A self-assessed “roller-coaster Catholic,” Madonna grew up sharing the middle bunk in a three-tier bed with two of her sisters. “I didn’t have any free time as a child,” she says. “My mother died of breast cancer when I was 7, and then my father remarried when I was 10. I had a lot of responsibility, taking care of my younger brothers and sisters.”
Like her siblings, Madonna was obliged to study music, specifically piano. “But I couldn’t sit still, and I begged my father to let me take dance lessons,” which served as a means of escape. Madonna was in the church choir and acted in school musicals, while sharing her mother’s mantra-like habit of idly intoning her favorite tunes. “As a teenager, I loved Aretha Franklin’s A Natural Woman, and in high school I worshiped Joni Mitchell and sang everything from Court And Spark, my coming-of-age record.”
But her pivotal developmental trial was the death of her mother, and as Madonna passes this fall afternoon discussing the themes behind her often acutely wistful ballads, she ultimately says, “My mother is part of a lot of my music.”
Although love songs, such as Live To Tell, One More Chance and I’ll Remember, also invoke the early fever of a failed marriage to Sean Penn, tensions with a stepmother who could not replace her lost parent, or later relationships that fell short, a larger phantom overshadows each mourning of life’s missed linkages.
“I think about my mother and a certain emptiness–a longing–in my songs. There are tragic, traumatic moments where I think ‘I wish that I could call my mother.’ It’s this primal thing that has been a springboard for the work I do.”
How did she learn her mother was gone?
“I was at my grandmother’s house.

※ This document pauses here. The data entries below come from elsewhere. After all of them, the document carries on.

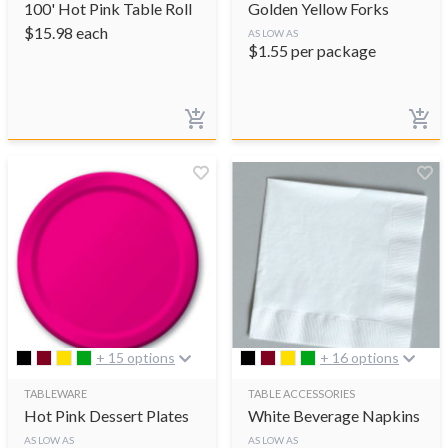
100' Hot Pink Table Roll
Golden Yellow Forks
$
15.98
each
AS LOW AS
$
1.55
per package
+ 15 options
+ 16 options
TABLEWARE
TABLE ACCESSORIES
Hot Pink Dessert Plates
White Beverage Napkins
AS LOW AS
AS LOW AS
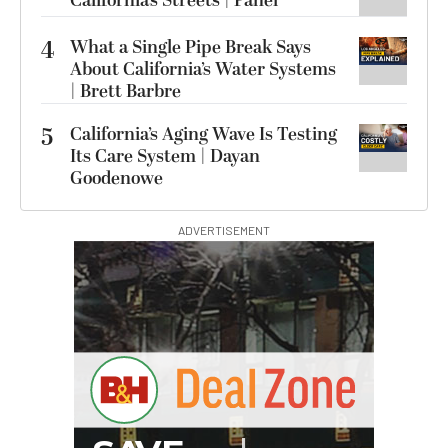
California’s Streets | Panel
4
What a Single Pipe Break Says
About California’s Water Systems
| Brett Barbre
5
California’s Aging Wave Is Testing
Its Care System | Dayan
Goodenowe
ADVERTISEMENT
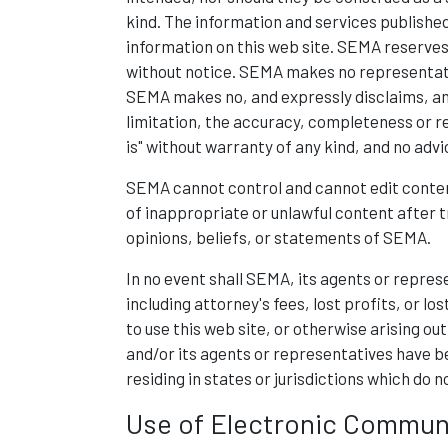
kind. The information and services published
information on this web site. SEMA reserves
without notice. SEMA makes no representatio
SEMA makes no, and expressly disclaims, any
limitation, the accuracy, completeness or rel
is" without warranty of any kind, and no adv
SEMA cannot control and cannot edit conten
of inappropriate or unlawful content after 
opinions, beliefs, or statements of SEMA.
In no event shall SEMA, its agents or represe
including attorney's fees, lost profits, or lo
to use this web site, or otherwise arising out
and/or its agents or representatives have be
residing in states or jurisdictions which do n
Use of Electronic Commun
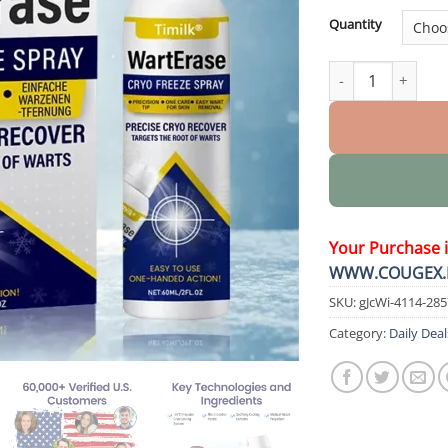
Quantity
WartErase Cryo Fr
Your Purchase 
WWW.COUGEX.
SKU:
gJcWi-4114-28
Category:
Daily Deal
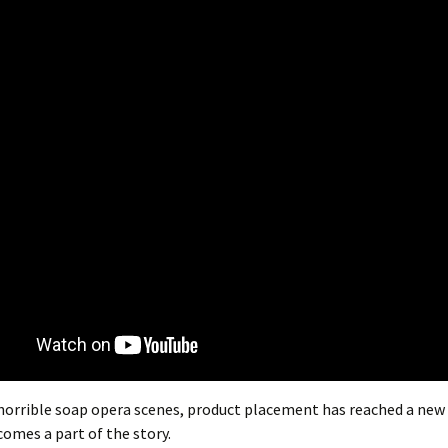
horrible soap opera scenes, product placement has reached a new 
omes a part of the story.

The phone rang, and it was my father, and he told my grandmother that my mother had died. I’d just seen her in the hospital. The rest of the day I blocked out–I probably went outside and played. I was majorly into denial and didn’t really understand. And it unfortunately wasn’t something that my father ever really prepared us for or discussed afterward. I suddenly developed a strange throwing-up disease, where every time I would leave the house, I would throw up. If I was away from my father, I threw up. It was a nervous condition.”
In recent years, when Madonna was under attack for her frank Erotica album and Sex book, the artist says she drew strength from her late parent’s nonjudgmental “fervor” for fulfilling one’s personal vision: “She had an unbelievable level of tolerance and forgiveness. She was tremendously religious in a really passionate–almost sexual–way, like she was in love with God. If you read the letters she wrote, even when she was sick and dying, she was completely happy about everything. It was frightening, there was just that faith of hers. My mother loved to take care of people. My older brothers and I were sometimes brutal to her, and she never complained.”
It sounds like the materfamilias had an essential serenity. “Exactly,” says her daughter. “And I could probably use more of it in my life.”
A brisk September breeze catches the leafy scent rising from the freshly mowed lawns of Central Park, the tangy end-of-season smell betokening the coming solstice. Madonna shivers slightly as she sips the last of her tea.
“I think my mother made people angry, because they couldn’t shake her beliefs,” she concludes in a near whisper. “And she was just 32 when she died–just a baby, Madonna Louise. So basically, I’m here to take her place.”